Concept of Rationality

• Rational Agent: One that consistently does the right thing, where correct actions yield the most success.

• Performance Measure: Assesses actions based on their desirability, although there is no universal measure applicable to all agents.

Performance Measure

• An objective function that quantifies agent performance based on actions taken influenced by percepts.

• Example metrics include amount of dirt cleaned, time taken, electricity consumed, and noise generated.

Specifying Task Environment

• The design of an agent begins by specifying its task environment using four parameters:

  • Performance

  • Environment

  • Actuators

  • Sensors

• Known together as PEAS (Performance, Environment, Actuator, Sensor) specification.

PEAS Examples

Automated Taxi Driver

• Performance Measure: Metrics include reaching destination, minimizing fuel and trip time, adhering to traffic laws, and ensuring safety and comfort.

• Environment: Interactions with roads, traffic signals, other vehicles, pedestrians, and customers.

• Actuators: Control over vehicle operation systems.

• Sensors: Systems for location and vehicle detection.

Medical Diagnosis System

• Performance Measure: Healthy patients, minimal costs, and avoiding lawsuits.

• Environment: Hospital setting with patients and staff.

• Actuators: Displays for diagnostic and treatment information.

• Sensors: Inputs for symptoms and patient responses.

Part Picking Robot

• Performance Measure: Success rate of parts sorted into correct bins.

• Environment: Conveyor belt with parts and bins.

• Actuators: Robotic arm movement.

• Sensors: Cameras and joint angle detectors.

Online English Tutor

• Performance Measure: Students’ test scores.

• Environment: Engaging with learners.

• Actuators: Displays for exercises and suggestions.

• Sensors: Input through keyboard entries.

Types of Environments

• Fully Observable vs. Partially Observable:

  • Fully observable environments provide complete visibility for agents.

  • Partially observable environments leave gaps in the agent’s knowledge due to sensor limitations or noise.

• Deterministic vs. Stochastic:

  • Deterministic environments have predictable outcomes based on current state and actions.

  • Stochastic environments introduce unpredictability, such as traffic conditions in driving.

• Episodic vs. Sequential:

  • Episodic environments handle independent tasks; actions are evaluated in isolation.
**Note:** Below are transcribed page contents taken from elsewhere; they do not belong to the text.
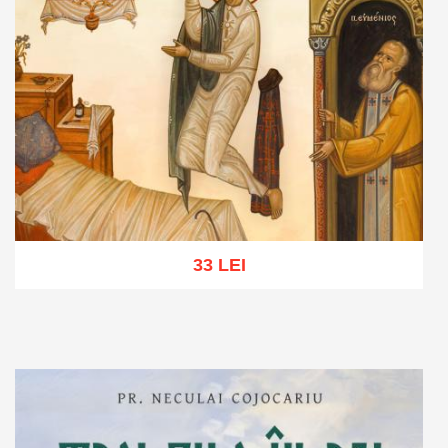
33 LEI
Adaugă în coș
Wishlist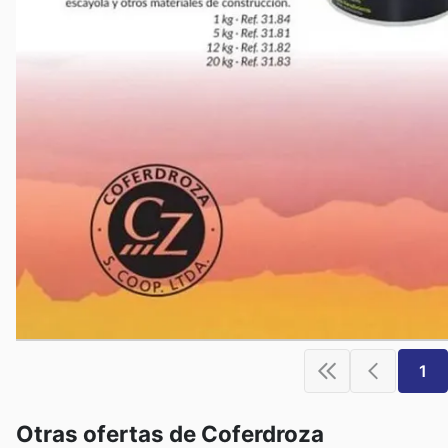
1
Otras ofertas de Coferdroza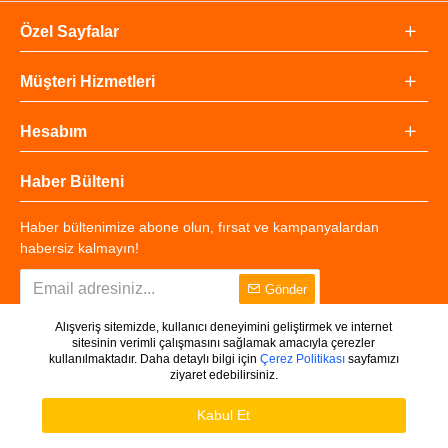
Özel Sayfalar
Müşteri Hizmetleri
Hesabım
Haber Bülteni
Haber bültenimize abone olun, fırsat ve kampanyalardan
habersiz kalmayın!
Gönder
Alışveriş sitemizde, kullanıcı deneyimini geliştirmek ve internet
sitesinin verimli çalışmasını sağlamak amacıyla çerezler
kullanılmaktadır. Daha detaylı bilgi için
Çerez Politikası
sayfamızı
ziyaret edebilirsiniz.
Copyright © 2025 - Tüm Hakları Saklıdır.
WHATSAPP DESTEK
Ürünleri Filtrele
Kabul Et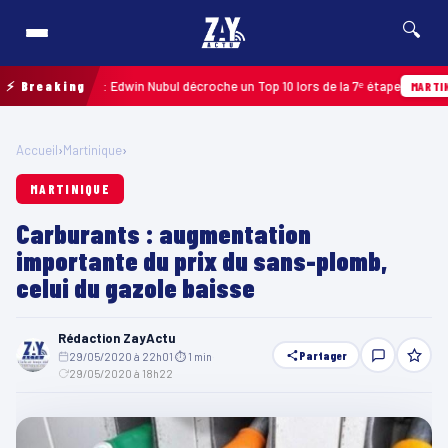
🔍
loupe 2026 : Edwin Nubul décroche un Top 10 lors de la 7ᵉ étape
⚡ Breaking
MARTINIQUE
Accueil
›
Martinique
›
MARTINIQUE
Carburants : augmentation
importante du prix du sans-plomb,
celui du gazole baisse
Rédaction ZayActu
Partager
29/05/2020 à 22h01
·
⏱ 1 min
·
29/05/2020 à 18h22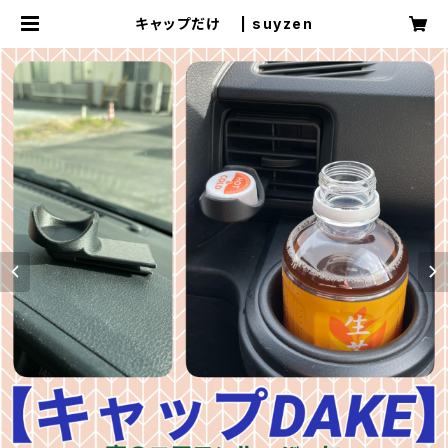
キャップだけ | suyzen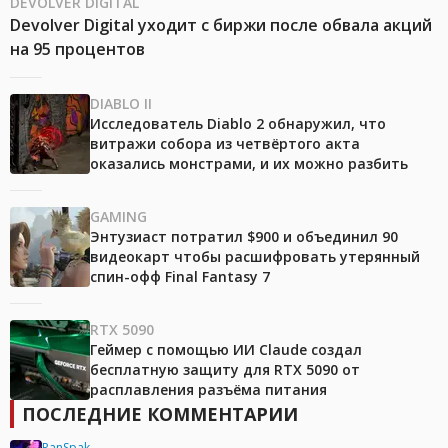
DEVOLVER DIGITAL
Devolver Digital уходит с биржи после обвала акций
на 95 процентов
DIABLO II
Исследователь Diablo 2 обнаружил, что
витражи собора из четвёртого акта
оказались монстрами, и их можно разбить
GAMING
Энтузиаст потратил $900 и объединил 90
видеокарт чтобы расшифровать утерянный
спин-офф Final Fantasy 7
RTX 5090
Геймер с помощью ИИ Claude создал
бесплатную защиту для RTX 5090 от
расплавления разъёма питания
ПОСЛЕДНИЕ КОММЕНТАРИИ
PanSpak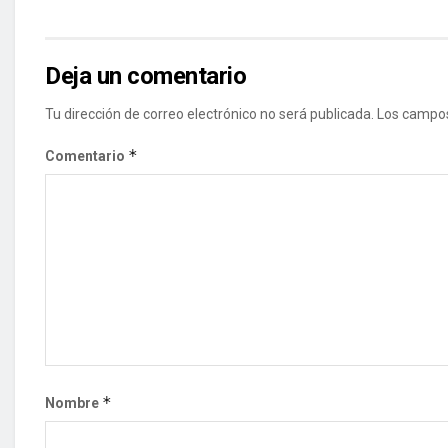
Deja un comentario
Tu dirección de correo electrónico no será publicada.
Los campos
*
Comentario
*
Nombre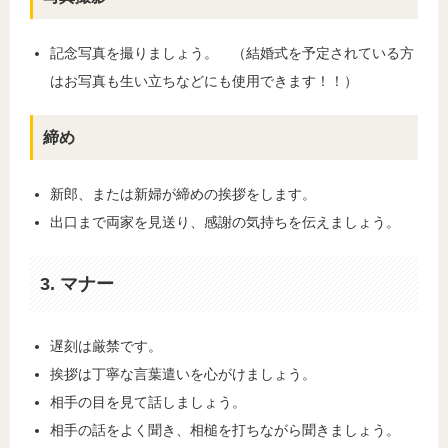
記念写真を撮りましょう。 （結婚式を予定されている方
はお写真も生い立ちなどにも使用できます！！）
締め
新郎、または新婦が締めの挨拶をします。
出口まで両家を見送り、感謝の気持ちを伝えましょう。
3. マナー
遅刻は厳禁です。
挨拶は丁寧な言葉遣いを心がけましょう。
相手の目を見て話しましょう。
相手の話をよく聞き、相槌を打ちながら聞きましょう。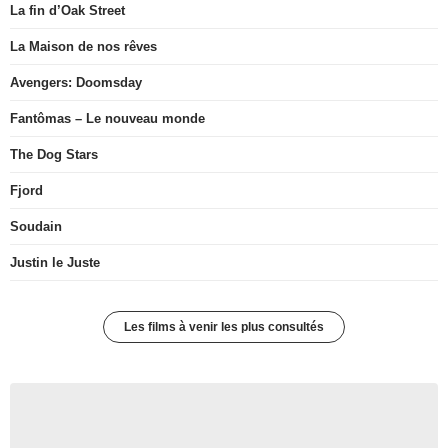
La fin d’Oak Street
La Maison de nos rêves
Avengers: Doomsday
Fantômas – Le nouveau monde
The Dog Stars
Fjord
Soudain
Justin le Juste
Les films à venir les plus consultés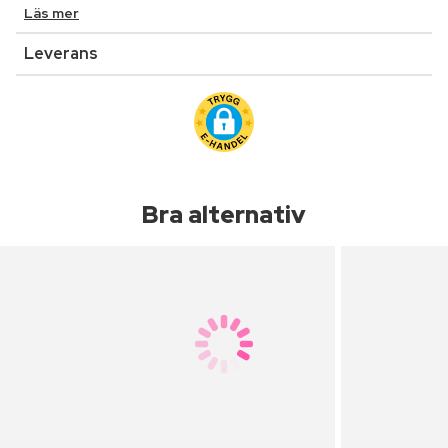
Läs mer
Leverans
Bra alternativ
  • Sequential environments are interdependent, where previous actions affect future choices.

• Static vs. Dynamic:

  • Static environments remain unchanged while the agent makes decisions; dynamic environments evolve simultaneously with the agent's actions.

• Discrete vs. Continuous:

  • Discrete environments feature defined states and actions.
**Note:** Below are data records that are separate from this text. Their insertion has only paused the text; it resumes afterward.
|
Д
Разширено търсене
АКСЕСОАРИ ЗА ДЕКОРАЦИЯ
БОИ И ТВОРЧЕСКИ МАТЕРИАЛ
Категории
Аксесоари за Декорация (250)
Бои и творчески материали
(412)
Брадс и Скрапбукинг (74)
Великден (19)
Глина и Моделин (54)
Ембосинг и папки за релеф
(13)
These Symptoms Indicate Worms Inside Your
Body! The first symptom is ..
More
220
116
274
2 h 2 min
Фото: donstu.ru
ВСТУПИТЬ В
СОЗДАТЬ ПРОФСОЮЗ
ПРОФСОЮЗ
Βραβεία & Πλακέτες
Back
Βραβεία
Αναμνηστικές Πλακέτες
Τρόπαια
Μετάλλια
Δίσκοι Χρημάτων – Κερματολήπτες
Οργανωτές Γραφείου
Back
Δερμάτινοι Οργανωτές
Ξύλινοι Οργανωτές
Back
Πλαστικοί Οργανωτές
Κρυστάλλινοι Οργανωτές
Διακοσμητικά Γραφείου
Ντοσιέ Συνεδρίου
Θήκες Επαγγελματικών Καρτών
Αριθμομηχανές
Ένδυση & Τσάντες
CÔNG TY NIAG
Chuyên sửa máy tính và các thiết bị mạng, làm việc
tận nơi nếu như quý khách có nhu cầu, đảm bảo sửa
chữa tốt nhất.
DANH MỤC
  • Continuous environments involve fluid changes, like speed in driving scenarios.

• Single Agent vs. Multi-Agent:

  • Single agent scenarios involve one agent operating independently, while multi-agent environments involve interactions among agents, whether competitive or cooperative.

Structure of Agents

• An agent consists of architecture and a program:

  • Architecture: Computing device with sensors and actuators.

  • Program: Function implementing the agent mapping.

Types of Agent Programs

1. Simple Reflex / Reactive Agents: Based on current percepts with condition-action rules for decision making.
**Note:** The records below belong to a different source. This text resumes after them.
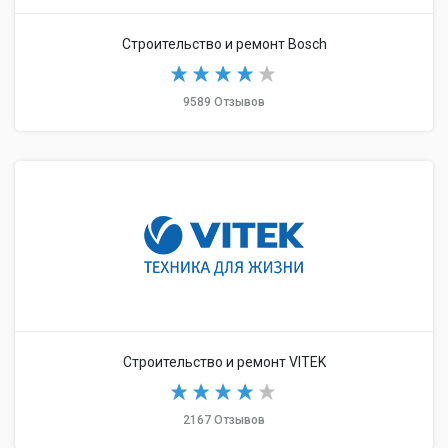
Строительство и ремонт Bosch
9589 Отзывов
Строительство и ремонт VITEK
2167 Отзывов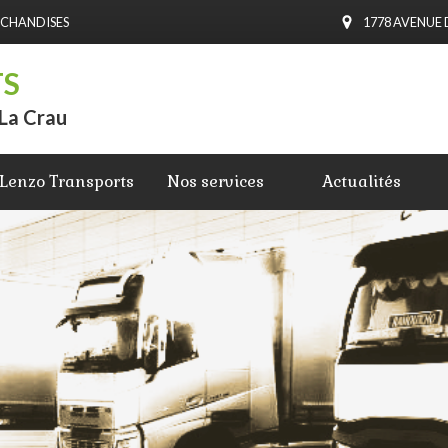
RCHANDISES
1778 AVENUE 
TS
 La Crau
Lenzo Transports
Nos services
Actualités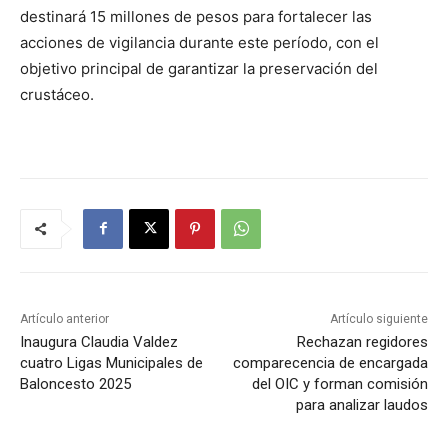
destinará 15 millones de pesos para fortalecer las
acciones de vigilancia durante este período, con el
objetivo principal de garantizar la preservación del
crustáceo.
Artículo anterior
Artículo siguiente
Inaugura Claudia Valdez
Rechazan regidores
cuatro Ligas Municipales de
comparecencia de encargada
Baloncesto 2025
del OIC y forman comisión
para analizar laudos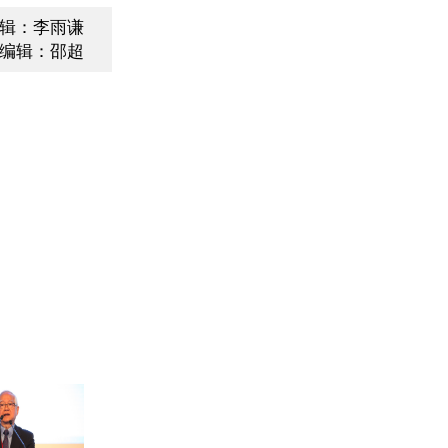
辑：李雨谦
编辑：邵超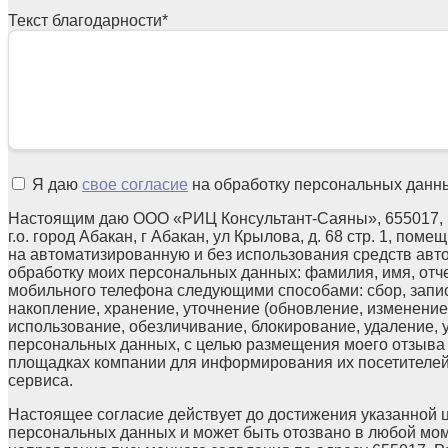
Текст благодарности
*
Я даю
свое согласие
на обработку персональных данн
Настоящим даю ООО «РИЦ Консультант-Саяны», 655017, 
г.о. город Абакан, г Абакан, ул Крылова, д. 68 стр. 1, поме
на автоматизированную и без использования средств авт
обработку моих персональных данных: фамилия, имя, отчес
мобильного телефона следующими способами: сбор, запис
накопление, хранение, уточнение (обновление, изменение)
использование, обезличивание, блокирование, удаление,
персональных данных, с целью размещения моего отзыв
площадках компании для информирования их посетителей
сервиса.
Настоящее согласие действует до достижения указанной 
персональных данных и может быть отозвано в любой мо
2. Model-Based Reflex Agents: Incorporate internal state knowledge to strategize in partially observable environments.

3. Goal-Based Agents: Utilize goals alongside knowledge of the environment for action selection.

4. Utility-Based Agents: Evaluate actions to maximize utility rather than merely achieving goals.

5. Learning Agents: Adapt based on previous experiences, capable of improving through learning mechanisms.

Learning Agents Core Components

• Learning Element: Adapts based on environmental feedback.

• Critic: Evaluates agent performance against standards; provides feedback.

• Performance Element: Executes external actions.

• Problem Generator: Suggests actions that promote new learning opportunities.